Tanggal 29 Desember 2008 M kemarin adalah tahun baru Hijriah 1 Muharam 1430 H. Maknanya sangat terkait dengan peristiwa Hijrahnya Rasulullah SAW dari Makkah ke Madinah pada tanggal 16 Juli 622 M. Secara harfiah  peristiwa itu sepertinya hanya suatu perjalanan fisik. Namun lebih dari itu Hijrah memiliki misi dakwah. Secara makna Islami itu merupakan fakta sejarah dalam memperbaiki kualitas kehidupan ummat Islam. Peristiwa itu juga merupakan tonggak kebangkitan Islam yaitu membangun kekuatan akidah, persatuan ummat dan lahirnya masyarakat madani. Ketika sampai di Madinah, Rasulullah melakukan syiar Islam dengan cepat lewat masjid yang dibangunnya. Dari masjid itu Rasulullah mengembangkan jiwa umat dengan memperkuat akidah, ibadah, akhlak, keadilan, kesetaraan, persaudaraan dan berlomba-lomba melakukan kebaikan dan meninggalkan kemungkaran.

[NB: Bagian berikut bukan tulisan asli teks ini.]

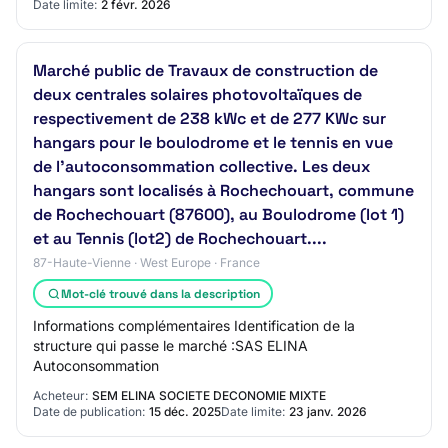
Date limite:
2 févr. 2026
Marché public de Travaux de construction de
deux centrales solaires photovoltaïques de
respectivement de 238 kWc et de 277 KWc sur
hangars pour le boulodrome et le tennis en vue
de l’autoconsommation collective. Les deux
hangars sont localisés à Rochechouart, commune
de Rochechouart (87600), au Boulodrome (lot 1)
et au Tennis (lot2) de Rochechouart....
87-Haute-Vienne · West Europe · France
Mot-clé trouvé dans la description
Informations complémentaires Identification de la
structure qui passe le marché :SAS ELINA
Autoconsommation
Acheteur:
SEM ELINA SOCIETE DECONOMIE MIXTE
Date de publication:
15 déc. 2025
Date limite:
23 janv. 2026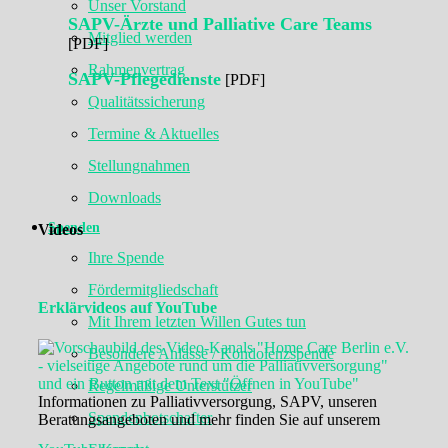
Unser Vorstand
SAPV-Ärzte und Palliative Care Teams
Mitglied werden
[PDF]
Rahmenvertrag
SAPV-Pflegedienste
[PDF]
Qualitätssicherung
Termine & Aktuelles
Stellungnahmen
Downloads
Spenden
Videos
Ihre Spende
Fördermitgliedschaft
Erklärvideos auf YouTube
Mit Ihrem letzten Willen Gutes tun
Besondere Anlässe / Kondolenzspende
Regelmäßige Unterstützer
Informationen zu Palliativversorgung, SAPV, unseren
Spendenbotschafter
Beratungsangeboten und mehr finden Sie auf unserem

            Di Madinah pulalah Rasulullah mendeklarasikan Piagam Madinah yang berdimensi politik, agama dan hukum. Dalam segi politik terdapat kekuasaan eksekutif, legislatif dan yudikatif.  Negara dapat mengakomodasi semua kepentingan masyarakat tanpa membeda-bedakan berdasar suku, kelompok politik, maupun agama. Dari segi agama diatur hubungan penganut agama muslim dan non-muslim. Nabi Muhammad telah memberi contoh dengan tidak memaksakan seseorang dalam beragama. Sementara itu dari segi hukum, negara menerapkan prinsip keadilan. Semua masyarakat diperlakukan sama. Tidak ada perbedaan perlakuan berdasar stratifikasi sosial. Bagaimana dengan di Indonesia?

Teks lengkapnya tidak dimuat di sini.